How AI is Shaping Hiring Practices at AMD: Insights from CEO Lisa Su
In a recent statement, AMD CEO Lisa Su addressed the impact of artificial intelligence on the company’s hiring strategies. Contrary to concerns that AI might slow recruitment, Su emphasized a shift towards hiring talent with AI-focused skills.
TL;DR
AMD CEO Lisa Su says AI isn’t replacing people or slowing hiring at AMD—it’s shifting who gets hired. The company is still expanding, but it’s prioritizing ‘AI-forward’ talent that can pair core engineering skills with AI tools to raise productivity. Su notes AI is already speeding up chip design, manufacturing, and testing, so continuous upskilling matters.
- Artificial intelligence is changing how tech companies hire, and AMD is treating it as a skills shift rather than a hiring freeze. In recent comments, AMD CEO Lisa Su said AI hasn’t slowed hiring at the company, but it is influencing the kind of candidates AMD prioritizes.
Hiring isn’t slowing—priorities are shifting
Su’s core message is that AMD is still adding people as the business grows, but recruitment is tilting toward profiles that can work comfortably in an AI-heavy environment. Instead of viewing AI as a replacement for roles, the focus is on building teams that can use AI to move faster and deliver more output with the same (or better) quality.
“AI-forward” talent is becoming the baseline
As AI adoption expands across industries, AMD is paying closer attention to candidates who can apply AI concepts in real work—not just talk about them. The most valued talent sits at the intersection of strong fundamentals and modern AI fluency.
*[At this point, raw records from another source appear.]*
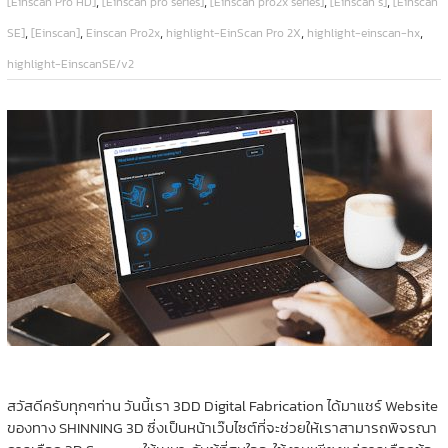
,
,
,
,
[Einscan Pro HD]
[Einscan pro series]
[Einscan pro2x series]
[Einscan s]
[Einscan
,
,
,
,
,
SE]
[Einscan]
Einscan Pro2x
highlight-EinScan Pro 2X
highlight-einscan-hx
highlight-EinscanSE/v2
สวัสดีครับทุกๆท่าน วันนี้เรา 3DD Digital Fabrication ได้มาแชร์ Website
ของทาง SHINNING 3D ซึ่งเป็นหน้าเว๊บไซต์ที่จะช่วยให้เราสามารถพิจรณา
Key traits AMD is leaning into include: Practical familiarity with machine learning, data-driven experimentation, and modern AI tooling. The ability to translate AI capabilities into real outcomes (better performance, shorter development cycles, smarter testing). Creative problem-solving, because the highest-impact AI work often comes from people who can rethink old workflows and redesign them around new tools.
Continuous learning becomes part of the job
With skills evolving quickly, AMD’s hiring and workforce planning naturally reward people who keep learning. Employees who regularly update their technical depth—whether through internal training, self-learning, or structured programs—tend to adapt faster as AI changes workflows.
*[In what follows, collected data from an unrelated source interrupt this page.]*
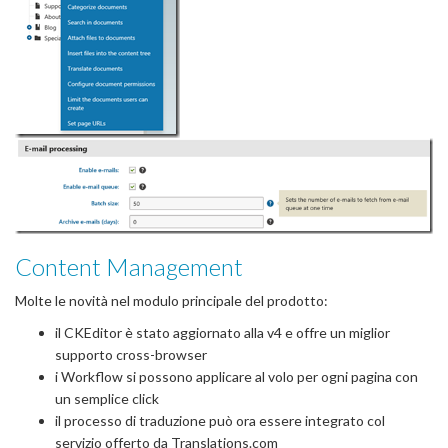
Content Management
Molte le novità nel modulo principale del prodotto:
il CKEditor è stato aggiornato alla v4 e offre un miglior
supporto cross-browser
i Workflow si possono applicare al volo per ogni pagina con
un semplice click
il processo di traduzione può ora essere integrato col
servizio offerto da Translations.com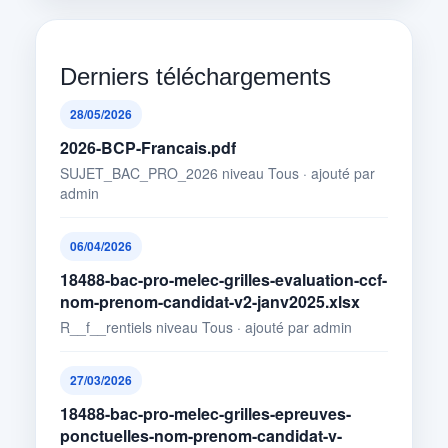
Derniers téléchargements
28/05/2026
2026-BCP-Francais.pdf
SUJET_BAC_PRO_2026 niveau Tous · ajouté par
admin
06/04/2026
18488-bac-pro-melec-grilles-evaluation-ccf-
nom-prenom-candidat-v2-janv2025.xlsx
R__f__rentiels niveau Tous · ajouté par admin
27/03/2026
18488-bac-pro-melec-grilles-epreuves-
ponctuelles-nom-prenom-candidat-v-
This “learning mindset” matters because: Tooling and best practices change rapidly in AI-related roles. Cross-functional collaboration is increasing (hardware, software, data, and product teams are blending more than before). Many jobs are becoming more hybrid, where domain expertise plus AI comfort is stronger than either one alone.
AI is also changing how chips get built
The hiring shift connects directly to how AMD is using AI inside its own operations. Su has described AI being applied across chip design, manufacturing, and testing—meaning teams increasingly benefit from people who can pair engineering judgment with AI-assisted methods.
Examples of where AI can influence day-to-day work include: Faster design iteration through large-scale data analysis and simulation insights. Better manufacturing efficiency by spotting patterns early and reducing process surprises. Smarter testing and validation approaches that catch issues sooner.
What this means for candidates
For job seekers, the signal is clear: “AI-forward” doesn’t always mean an AI researcher title—it often means being able to use AI effectively within a role. Candidates who can show real examples (projects, workflows, measurable improvements, or strong problem framing) will often stand out as AI becomes a default layer across tech teams.